Richelieu has long been seen as the founder of the absolute monarchy of France, but has hardly, until now, been studied as a millionaire. Yet Dr Bergin came to his theme almost by accident. While looking for something entirely different in the Paris archives, he noticed in the catalogue a reference to five volumes of materials relating to Richelieu’s affairs. A year later he called them up to begin ‘a short article on Richelieu’s revenues’. Slowly, the magnitude of the task of explaining anything about his subject dawned on him. He was caught, as many historians have been, by his documents. And now we have this remarkable study, the most comprehensive that exists of the personal finances of France’s greatest 17th-century statesman – indeed of any 17th-century notable.
Richelieu’s wealth was legendary, and it was crucial to his power. It was not just that he was ‘the best relative there ever was’, as Saint Simon put it (the remark is quoted in one of Dr Bergin’s footnotes which are to be found – o si sic omnes – at the foot of his pages), but that generosity on his scale bought loyalty and discipline in a pre-modern administrative, military and political apparatus. Something of the importance of his clientèle has already been brought to light by other scholars. What has not been known in detail is the nature of the personal resources in which so much of it was rooted.

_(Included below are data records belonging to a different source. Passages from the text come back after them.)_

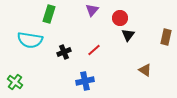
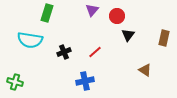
green rectangle: moved 2 px left, 1 px up
red circle: moved 3 px left, 2 px up
brown rectangle: moved 2 px left, 1 px down
red line: moved 1 px right, 2 px down
green cross: rotated 21 degrees counterclockwise
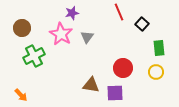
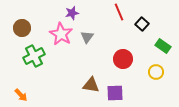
green rectangle: moved 4 px right, 2 px up; rotated 49 degrees counterclockwise
red circle: moved 9 px up
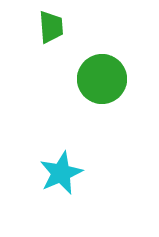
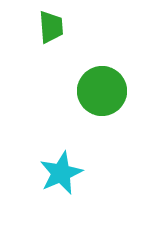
green circle: moved 12 px down
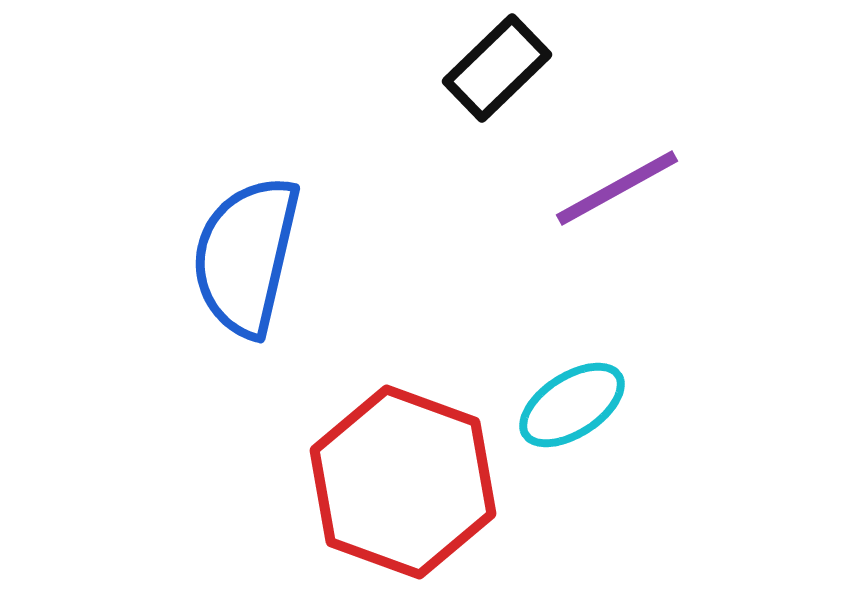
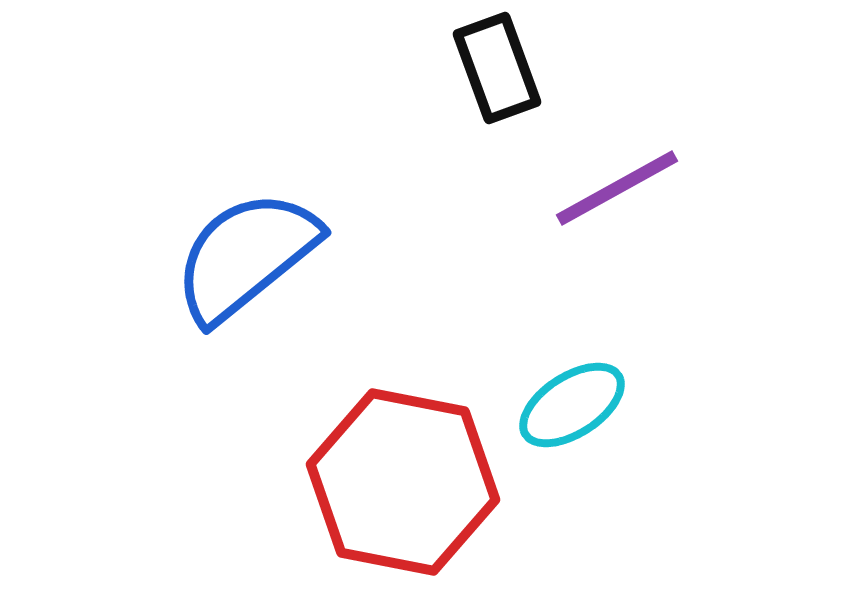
black rectangle: rotated 66 degrees counterclockwise
blue semicircle: rotated 38 degrees clockwise
red hexagon: rotated 9 degrees counterclockwise
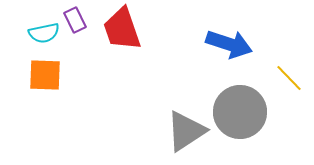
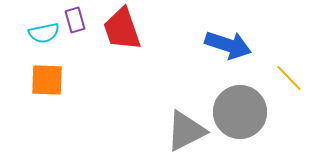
purple rectangle: rotated 10 degrees clockwise
blue arrow: moved 1 px left, 1 px down
orange square: moved 2 px right, 5 px down
gray triangle: rotated 6 degrees clockwise
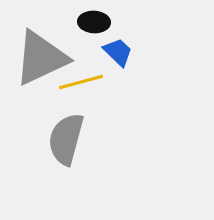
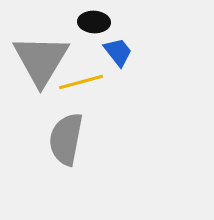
blue trapezoid: rotated 8 degrees clockwise
gray triangle: moved 2 px down; rotated 34 degrees counterclockwise
gray semicircle: rotated 4 degrees counterclockwise
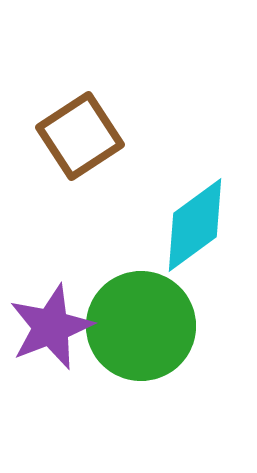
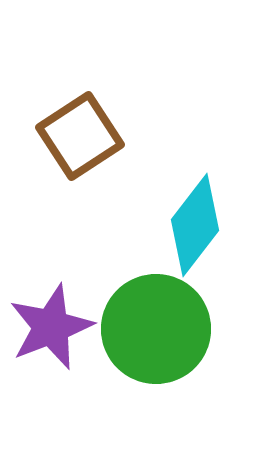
cyan diamond: rotated 16 degrees counterclockwise
green circle: moved 15 px right, 3 px down
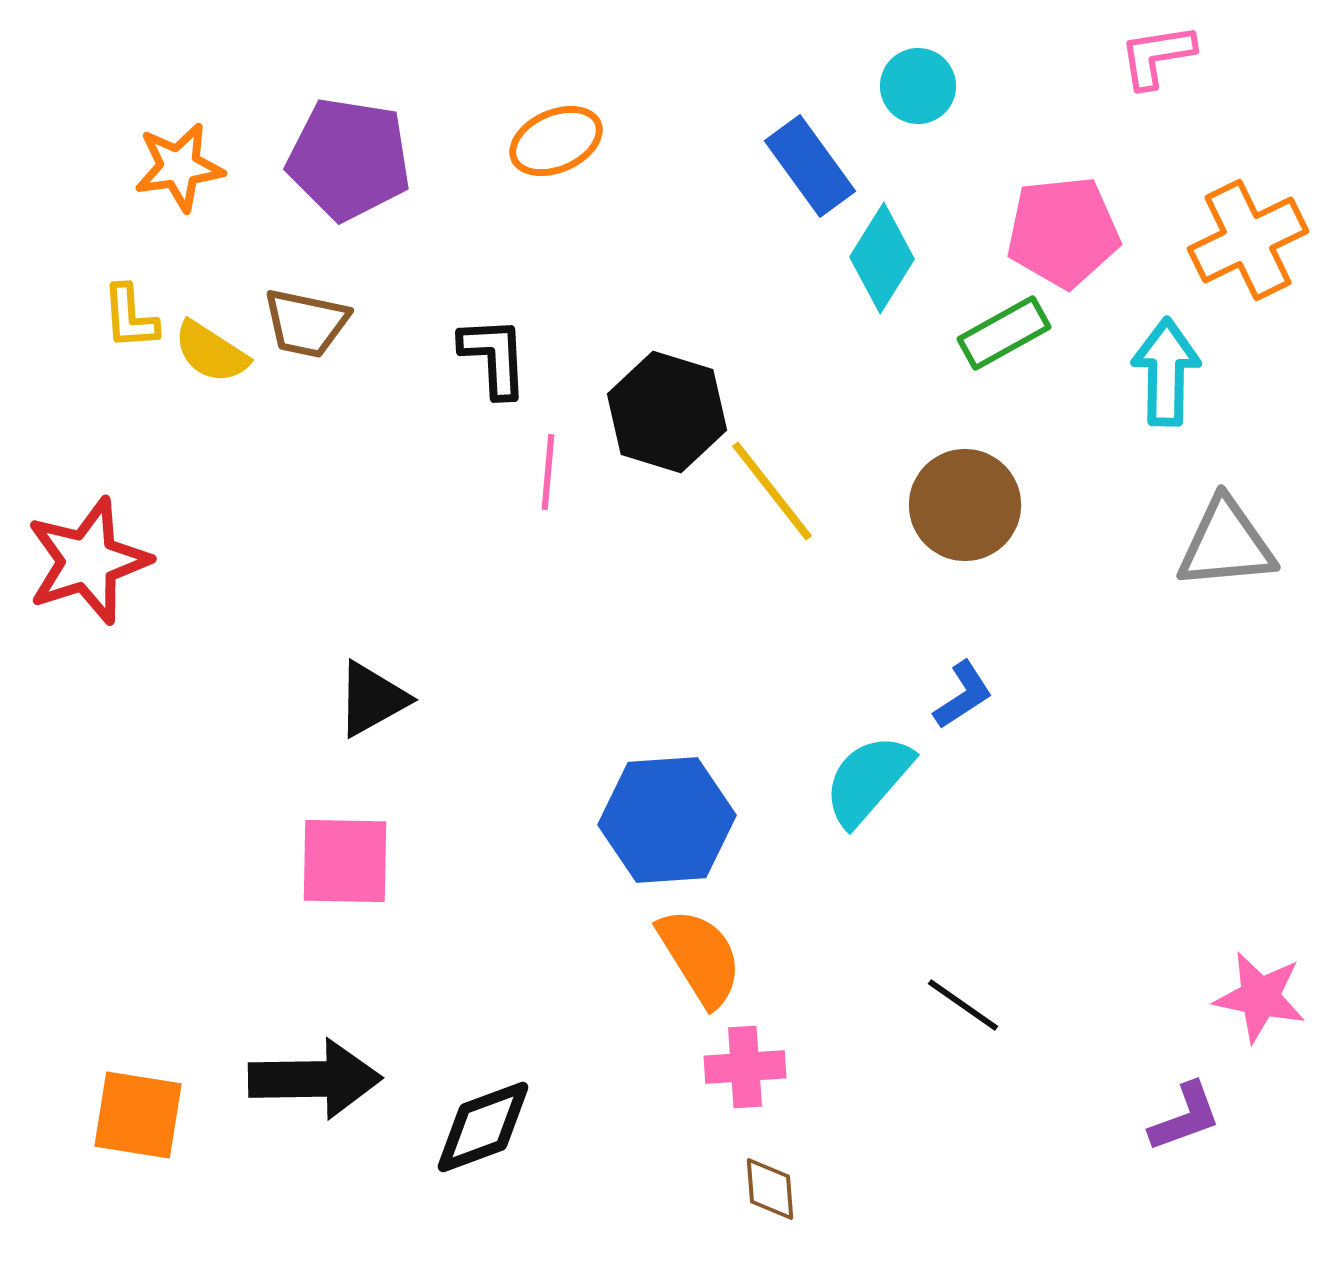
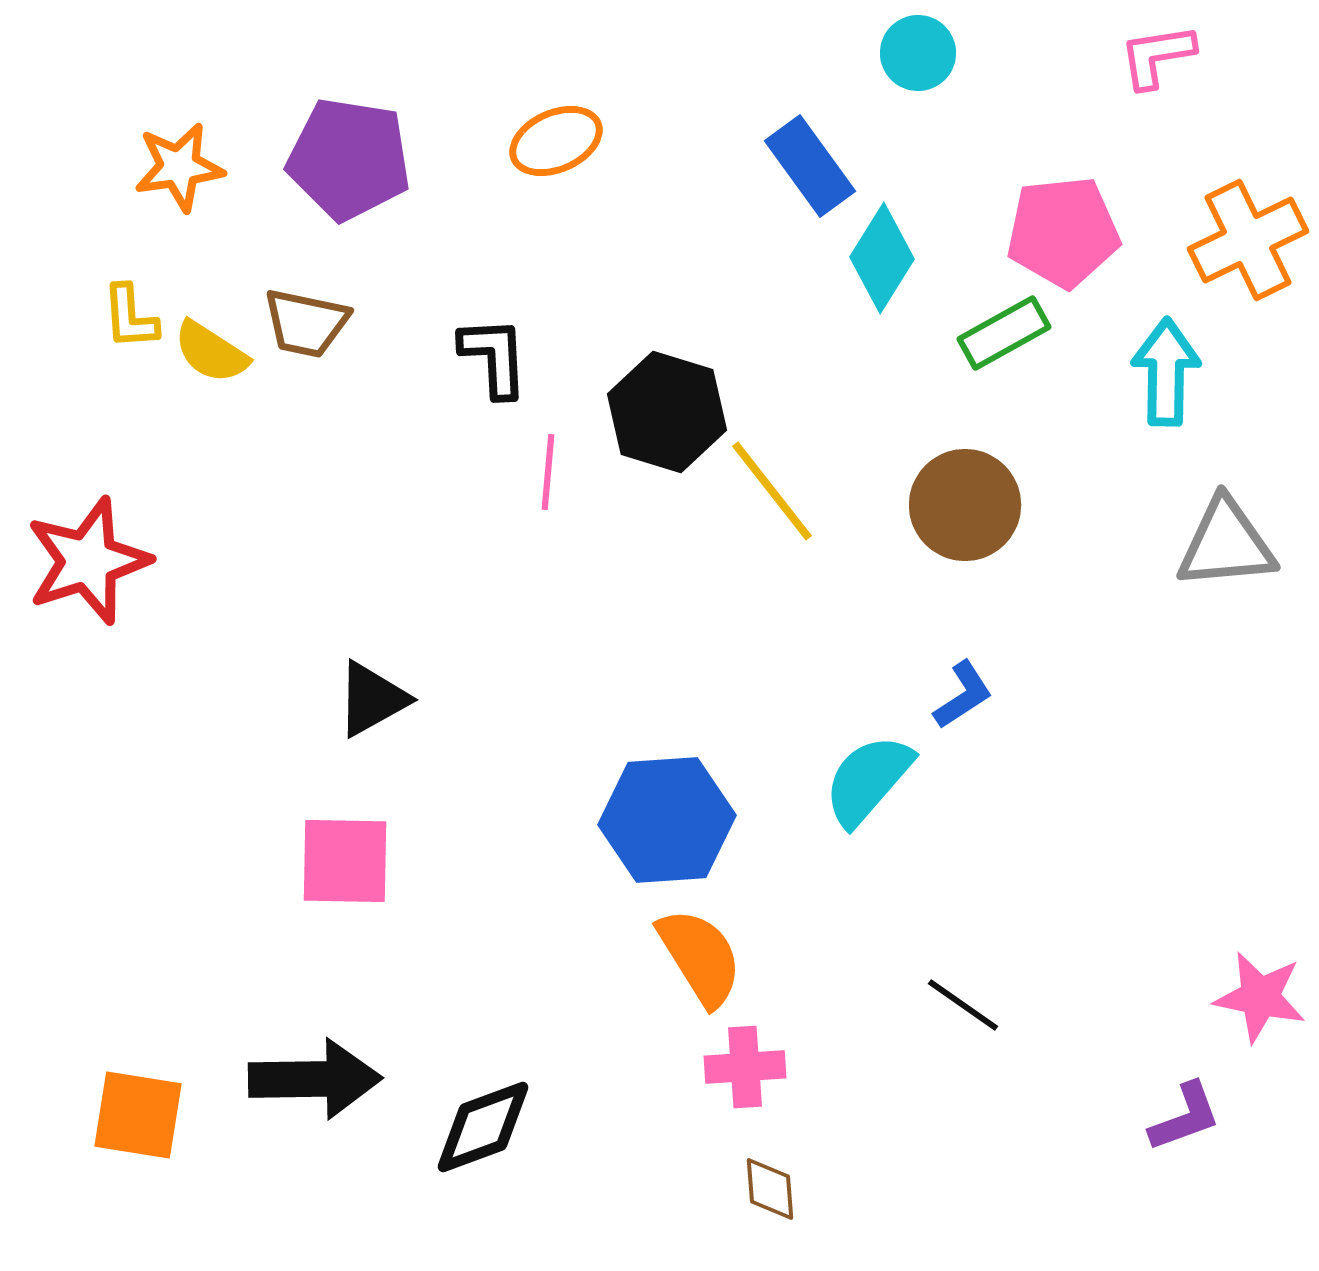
cyan circle: moved 33 px up
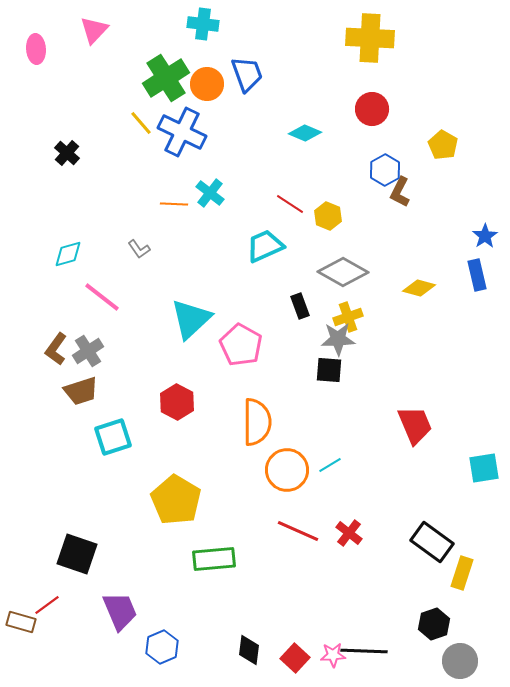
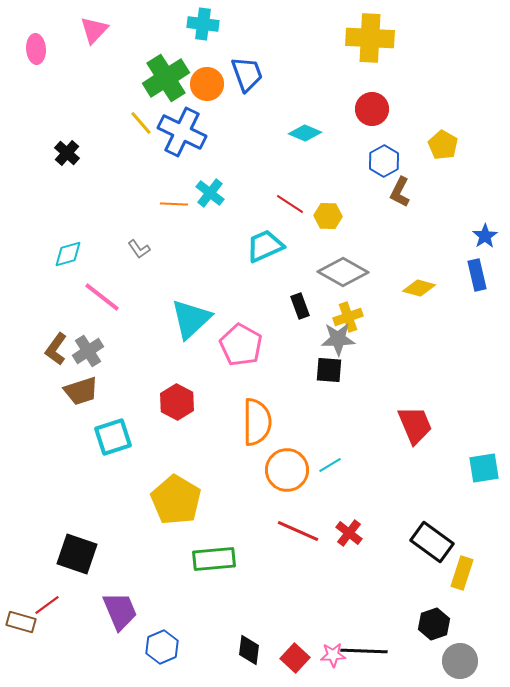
blue hexagon at (385, 170): moved 1 px left, 9 px up
yellow hexagon at (328, 216): rotated 20 degrees counterclockwise
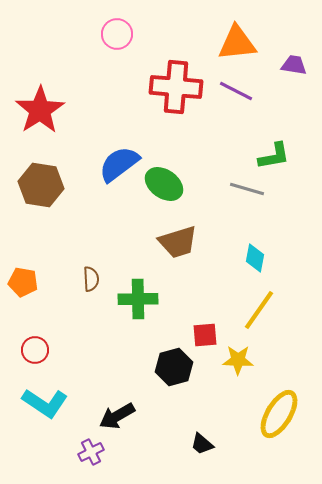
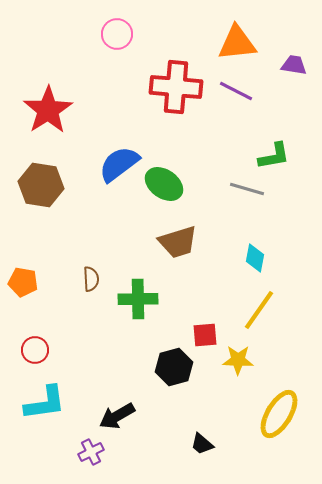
red star: moved 8 px right
cyan L-shape: rotated 42 degrees counterclockwise
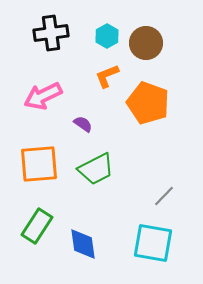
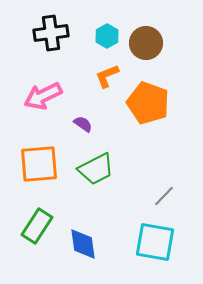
cyan square: moved 2 px right, 1 px up
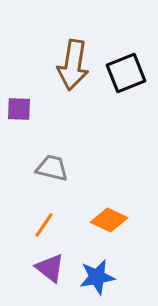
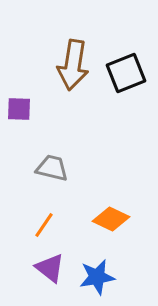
orange diamond: moved 2 px right, 1 px up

Wealth fed power: power fed wealth. Until the 1620s there was nothing very remarkable about Richelieu’s personal assets, though 1619 may be a good date at which to begin to trace a change. In that year he became superintendent of the Queen Mother’s household. Under the umbrella of her administration, Dr Bergin tells us, a private administration of unprecedented size and scope gradually evolved to serve him. This was the armature and guardian of his vast fortune, and also one of the agencies which built it, for good management provided surpluses for investment. But Richelieu never lost his own close interest in its working.
His investments were spread throughout France. Most took the form of land leased to others to exploit. The land was bought not only with royal gifts, but with the fruits of office. Although there is some obscurity about the first promotions he acquired, the likelihood is that he did not pay for them – i.e. invest in them – but owed them to favour. Soon, however, he was selling his grand almonership to finance land purchase – treating it, that is to say, as capital for redeployment. Even when he was the King’s chief minister, the salaries he earned from his various offices could not on their own have financed a fortune on the scale he needed to sustain his position. Income from investment, cash gifts from his royal patrons, and, still more important, their generosity in securing a vast range of governorships, privileges and exemptions, may have been more important.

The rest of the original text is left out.